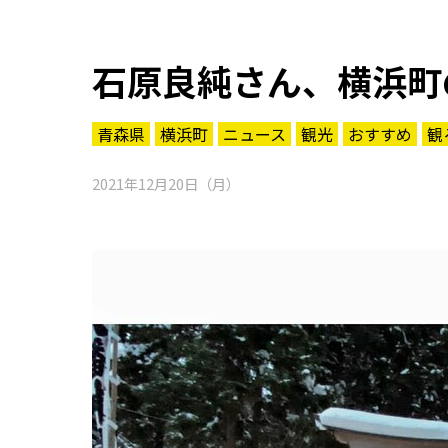
石原良純さん、横浜町
青森県
横浜町
ニュース
観光
おすすめ
観
2021年12月20日（月）
知る一覧
世界遺産
文化・歴史
パワースポット
ミステリー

==================================================

_EXERCISE REQUIREMENTS_
The reply should hold every entry above, given again exactly, but not a single picture.

_OUTPUT OF THE TASK_
石原良純さん、横浜町
青森県
横浜町
ニュース
観光
おすすめ
観
2021年12月20日（月）
知る一覧
世界遺産
文化・歴史
パワースポット
ミステリー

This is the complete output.